– Je t’avertis Ernest ! T’as pas intérêt à mettre des miettes dans mon camion, c’est pigé ?
– Mais t’en as pas marre de me répéter la même chose ? Ça fait vingt ans qu’on bosse ensemble et c’est toujours la même rengaine.
– Parce qu’à chaque fois, tu me fais le coup ! On dirait un vieux qui balance des bouts de pain à son pigeon !
– Bon, ça va ! J’ai compris ! je range ma bouffe, mais si j’ai une hypoglycémie tout à l’heure, ce sera de ta faute.
-Toi, en hypoglycémie ? Je crois qu’il y a plus de sucres dans ton bide que d’outils dans la remorque !
– Ah, ah, ah ! Tu ferais mieux de regarder la route, Marcel. Manquerait plus qu’on se plante sur un arbre.
– Ben, bientôt, on n’en parlera plus de ces arbres.

Plus d’arbres. L’ambiance est plombée. Le silence s’installe dans l’habitacle et je n’entends que le murmure des miettes de pain de mon sandwich. Elles craquent sous mes godasses de chantier comme des os affaiblis et caverneux.
Encore trente minutes de route et j’obéirai aux ordres : tuer quatre-vingt-six platanes sur le bord de la D622. C’est mon job, mais m’en prendre aux vingt-quatre troncs qui m’appartiennent, ça, c’est trop dur. Ils sont malades, le champignon prolifère dans leur sève et leur corps pue la mort. Mais, les miens ont leurs racines encore fraîches, odorantes et tortueuses. Ils ne demandent qu’à me prendre dans leur bras. Ce sont mes bébés. Mes secrets.
Voilà on y est. Place au protocole. Sur le sol, j’étends le long drap blanc qui accueillera les victimes. Le linceul officiel de la grande faucheuse municipale. Je dois délimiter la zone. J’étire le bandeau rouge sang pour éviter que les badauds trop curieux ne se prennent une branche sur la tête.
Blesser les gens n’a jamais été mon truc.

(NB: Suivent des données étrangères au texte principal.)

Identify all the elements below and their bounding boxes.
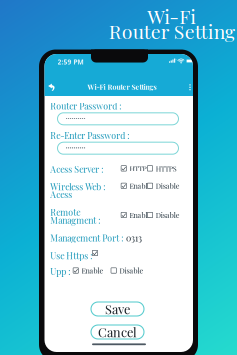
staticText: Disable — [119, 266, 143, 275]
staticText: Cancel — [98, 324, 137, 340]
staticText: Wi-Fi — [147, 3, 196, 29]
button[interactable]: HTTPS — [147, 164, 177, 173]
button[interactable]: Disable — [111, 266, 143, 275]
staticText: Enable — [130, 210, 152, 220]
button[interactable]: Cancel — [91, 325, 144, 339]
staticText: Acess — [50, 189, 72, 200]
staticText: •••••••••• — [66, 115, 86, 122]
staticText: 0313 — [126, 232, 142, 244]
staticText: Acess Server : — [50, 163, 103, 175]
button[interactable]: HTTP — [121, 164, 146, 173]
staticText: •••••••••• — [66, 145, 86, 152]
staticText: Disable — [156, 210, 180, 220]
staticText: Save — [105, 301, 130, 318]
button[interactable]: Save — [91, 302, 144, 316]
button[interactable]: Disable — [147, 210, 180, 220]
button[interactable]: More options — [186, 82, 194, 92]
staticText: Enable — [130, 181, 152, 191]
staticText: HTTP — [130, 164, 146, 173]
staticText: Wireless Web : — [50, 181, 105, 192]
staticText: Disable — [156, 181, 180, 191]
staticText: HTTPS — [156, 164, 177, 173]
staticText: Router Setting — [109, 18, 235, 44]
button[interactable]: Disable — [147, 181, 180, 191]
staticText: Re-Enter Password : — [50, 129, 129, 141]
staticText: Upp : — [50, 265, 70, 277]
staticText: Router Password : — [50, 100, 121, 112]
staticText: 2:59 PM — [58, 57, 84, 66]
staticText: Management Port : — [50, 232, 123, 244]
staticText: Use Https : — [50, 250, 92, 261]
staticText: Managment : — [50, 214, 100, 226]
staticText: Enable — [82, 266, 104, 275]
button[interactable]: Enable — [73, 266, 104, 275]
staticText: Wi-Fi Router Settings — [88, 82, 156, 92]
staticText: Remote — [50, 206, 80, 218]
button[interactable]: Enable — [121, 181, 152, 191]
button[interactable]: Enable — [121, 210, 152, 220]
button[interactable]: Back — [46, 80, 60, 94]
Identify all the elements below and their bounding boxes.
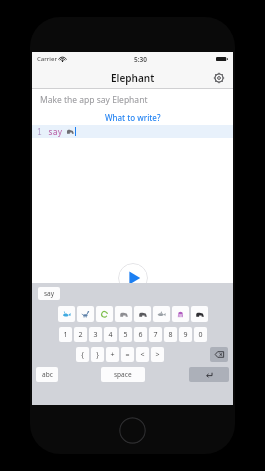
button[interactable]: + (106, 347, 119, 362)
staticText: + (110, 350, 115, 360)
button[interactable]: space (101, 367, 145, 382)
staticText: 5 (123, 330, 128, 340)
staticText: } (96, 350, 99, 360)
staticText: Make the app say Elephant (40, 94, 148, 106)
button[interactable]: Backspace (210, 347, 228, 362)
button[interactable]: Animal emoji (172, 306, 189, 322)
button[interactable]: What to write? (32, 110, 233, 125)
button[interactable]: 2 (74, 327, 87, 342)
staticText: 1 (63, 330, 68, 340)
button[interactable]: Return (189, 367, 229, 382)
button[interactable]: 5 (119, 327, 132, 342)
button[interactable]: 6 (134, 327, 147, 342)
button[interactable]: say (38, 287, 60, 300)
button[interactable]: Animal emoji (153, 306, 170, 322)
staticText: space (114, 370, 132, 379)
staticText: What to write? (105, 112, 161, 123)
staticText: 1 (37, 126, 42, 137)
staticText: = (125, 350, 130, 360)
staticText: Carrier (37, 55, 57, 63)
staticText: < (140, 350, 145, 360)
button[interactable]: Animal emoji (58, 306, 75, 322)
button[interactable]: { (76, 347, 89, 362)
button[interactable]: 8 (164, 327, 177, 342)
staticText: Elephant (111, 71, 155, 85)
button[interactable]: 1 (59, 327, 72, 342)
button[interactable]: Run (118, 263, 148, 293)
button[interactable]: Animal emoji (77, 306, 94, 322)
staticText: 3 (93, 330, 98, 340)
button[interactable]: 3 (89, 327, 102, 342)
button[interactable]: 9 (179, 327, 192, 342)
button[interactable]: Home (119, 417, 146, 444)
staticText: > (155, 350, 160, 360)
staticText: 9 (183, 330, 188, 340)
button[interactable]: < (136, 347, 149, 362)
button[interactable]: Settings (211, 70, 227, 86)
button[interactable]: = (121, 347, 134, 362)
staticText: abc (42, 370, 53, 379)
button[interactable]: } (91, 347, 104, 362)
button[interactable]: 0 (194, 327, 207, 342)
button[interactable]: 1 (32, 125, 233, 138)
button[interactable]: Animal emoji (115, 306, 132, 322)
staticText: say (48, 126, 63, 137)
staticText: 7 (153, 330, 158, 340)
staticText: 2 (78, 330, 83, 340)
staticText: say (44, 289, 55, 298)
button[interactable]: abc (36, 367, 58, 382)
button[interactable]: Animal emoji (96, 306, 113, 322)
button[interactable]: 7 (149, 327, 162, 342)
button[interactable]: 4 (104, 327, 117, 342)
staticText: 6 (138, 330, 143, 340)
staticText: 5:30 (134, 55, 147, 64)
staticText: { (81, 350, 84, 360)
button[interactable]: Animal emoji (191, 306, 208, 322)
staticText: 8 (168, 330, 173, 340)
staticText: 0 (198, 330, 203, 340)
staticText: 4 (108, 330, 113, 340)
button[interactable]: Animal emoji (134, 306, 151, 322)
button[interactable]: > (151, 347, 164, 362)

Dans quelques minutes, le cri meurtrier des engins effraiera mes arbres chéris. Je dois leur parler, ils ont besoin de savoir que jamais je ne les oublierai.
Je m’approche du premier tronc marqué.

Ma première fois. Éloïse. Tu étais si belle à crier « Pitié, pitié, monsieur ! Ne me tuez pas ! « . Je me souviens avoir gravé ton prénom sur ce tronc aussi doux que ta peau. C’était un beau jour de printemps, il y avait un nid sur une des branches.
Tronc suivant. Annette. Oh ! ton corps de déesse. Blonde comme le blé, un peu sauvage, mais tu as capitulé très vite. Tu sentais la mort au bout de tes cils tellement nous étions proches.
Ah ! Marie-Carmen, la plus ancienne des filles. Ta peau était rêche et boursouflée comme celle des platanes qui renouvellent leurs tissus morts. J’ai encore l’odeur de ton écorce en mémoire. Bye !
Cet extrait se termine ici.